Opinión

Eutanásicos

El ser humano es vulnerable, es frágil como el más tierno cristal, es cobarde, asustadizo y de crispado pulso, es contradictorio y caprichoso, es sensible al dolor y a la

El ser humano es vulnerable, es frágil como el más tierno cristal, es cobarde, asustadizo y de crispado pulso, es contradictorio y caprichoso, es sensible al dolor y a la risa, es huidizo, incongruente y voluble. Y, como él, su certeza.

En el amplio y sombrío dilema, coronado de espinas, que plantea la delicada ley de eutanasia, siempre presente, siempre actual y palpitante, no existe postura firme y categórica. Es decir, existe, pero preñada de negras fisuras. No hay verdad absoluta, no hay razón incontestable. Solo el ruidoso posicionamiento político luce sereno y deslumbra con su postizo puño de plomo, que es tanto como no significar nada. El posicionamiento político, hueco y falaz, que hoy presagia agua y mañana augura fuego. En el denso y farragoso océano de incertidumbres que provoca esta flamante y controvertida ley de eutanasia, no hay modo de hallar argumentos poderosos e infrangibles: el leve aleteo de la sospecha, el cristalino titubeo de la suspicacia se encarama furtivo a los hombros del raciocinio, y lo condena, y lo hiere, y lo perturba, y acaba tambaleándolo cual necio e indefenso muñeco de trapo.

El último aliento

Qué fácil se arma y pone en pie la beligerante razón ante las páginas entintadas de un periódico, y cuán violentamente tiembla esa misma razón, que ayer creíamos hermética y acreditada, al sostener ahora la quebradiza y pálida mano de un moribundo. Los toros y la barrera. Qué sencillo es debatir, al abrigo de una confortable comida, camuflado nuestro temor tras un cobrizo coñac, sobre los beneficios o perjuicios de una ley, y qué desolador, cómo desgarra el alma enfrentarse, desnudo, al aliento último de un ser amado.

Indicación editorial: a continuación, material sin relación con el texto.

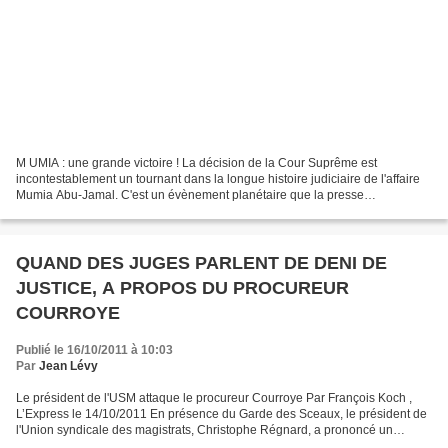
M UMIA : une grande victoire ! La décision de la Cour Suprême est
incontestablement un tournant dans la longue histoire judiciaire de l'affaire
Mumia Abu-Jamal. C'est un évènement planétaire que la presse
internationale a souligné comme tel dans son ensemble,...
QUAND DES JUGES PARLENT DE DENI DE
JUSTICE, A PROPOS DU PROCUREUR
COURROYE
Publié le 16/10/2011 à 10:03
Par
Jean Lévy
Le président de l'USM attaque le procureur Courroye Par François Koch ,
L’Express le 14/10/2011 En présence du Garde des Sceaux, le président de
l'Union syndicale des magistrats, Christophe Régnard, a prononcé un
discours d'une rare virulence contre le...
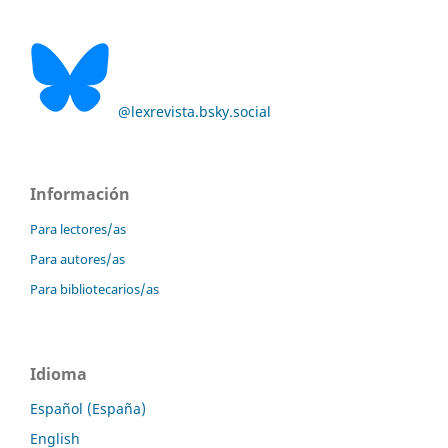
@lexrevista.bsky.social
Información
Para lectores/as
Para autores/as
Para bibliotecarios/as
Idioma
Español (España)
English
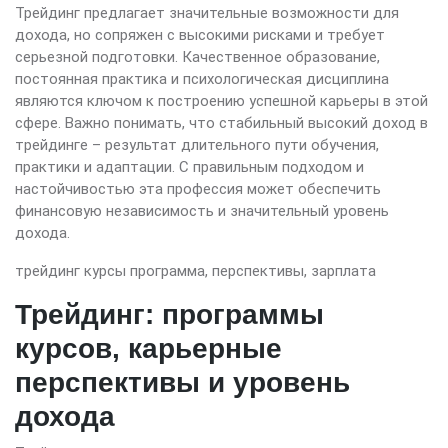
Трейдинг предлагает значительные возможности для
дохода, но сопряжен с высокими рисками и требует
серьезной подготовки. Качественное образование,
постоянная практика и психологическая дисциплина
являются ключом к построению успешной карьеры в этой
сфере. Важно понимать, что стабильный высокий доход в
трейдинге – результат длительного пути обучения,
практики и адаптации. С правильным подходом и
настойчивостью эта профессия может обеспечить
финансовую независимость и значительный уровень
дохода.
трейдинг курсы программа, перспективы, зарплата
Трейдинг: программы
курсов, карьерные
перспективы и уровень
дохода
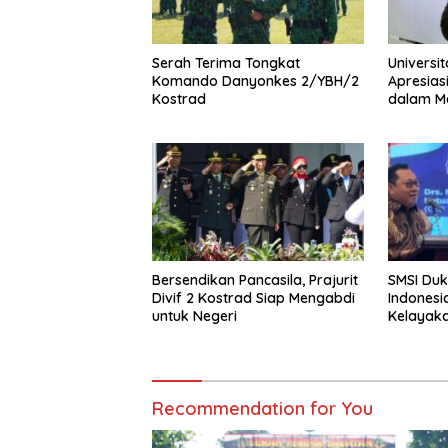
Serah Terima Tongkat
Universi
Komando Danyonkes 2/YBH/2
Apresiasi
Kostrad
dalam M
Eksisten
Swasta
Bersendikan Pancasila, Prajurit
SMSI Duk
Divif 2 Kostrad Siap Mengabdi
Indonesi
untuk Negeri
Kelayaka
Recommendation for You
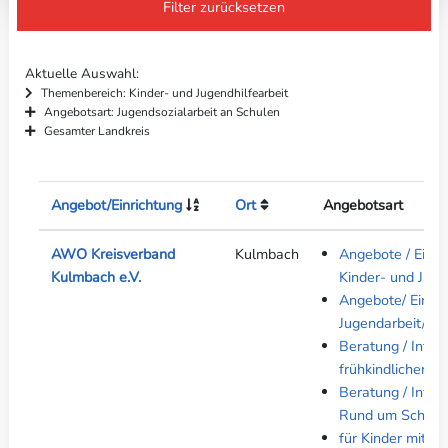
Filter zurücksetzen
Aktuelle Auswahl
Themenbereich: Kinder- und Jugendhilfearbeit
Angebotsart: Jugendsozialarbeit an Schulen
Gesamter Landkreis
Angebot/Einrichtung
Ort
Angebotsart
AWO Kreisverband
Kulmbach
Angebote / Einri
Kulmbach e.V.
Kinder- und Juge
Angebote/ Einric
Jugendarbeit/Jug
Beratung / Infor
frühkindlichen B
Beratung / Infor
Rund um Schule
für Kinder mit 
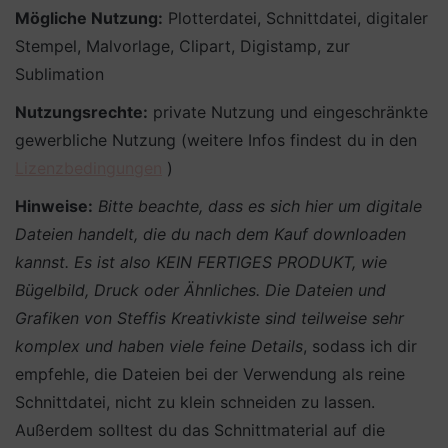
Mögliche Nutzung:
Plotterdatei, Schnittdatei, digitaler
Stempel, Malvorlage, Clipart, Digistamp, zur
Sublimation
Nutzungsrechte:
private Nutzung und eingeschränkte
gewerbliche Nutzung (weitere Infos findest du in den
Lizenzbedingungen
)
Hinweise:
Bitte beachte, dass es sich hier um digitale
Dateien handelt, die du nach dem Kauf downloaden
kannst. Es ist also KEIN FERTIGES PRODUKT, wie
Bügelbild, Druck oder Ähnliches.
Die Dateien und
Grafiken von Steffis Kreativkiste sind teilweise sehr
komplex und haben viele feine Details
, sodass ich dir
empfehle, die Dateien bei der Verwendung als reine
Schnittdatei, nicht zu klein schneiden zu lassen.
Außerdem solltest du das Schnittmaterial auf die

Atisbamos por un instante, sobrecogidos, irguiéndose sobre la ajada madera del escenario social, a un singular ciudadano de a pie, alzando en su cómoda trinchera el pulgar, o invirtiéndolo y señalando con él la tierra y el polvo eternos, jugando a representar el papel de un henchido emperador romano, incluso emulando su risa. Pero más allá de esta fugaz e irreal fantasía, de esta repugnante alegoría, lo cierto es que muchos de nosotros, igualmente sobrecogidos, perplejos eutanásicos, luchamos con agria desesperación por alcanzar la orilla del sentido común, y no logramos sino sumergirnos lentamente en el más viscoso lodo de la angustia.

Si el ser humano duda invariablemente en el amor, si vacila ante los más nimios e inofensivos aspectos de la vida, cómo no ha de recelar, pues, de las virtudes de este escabroso indulto.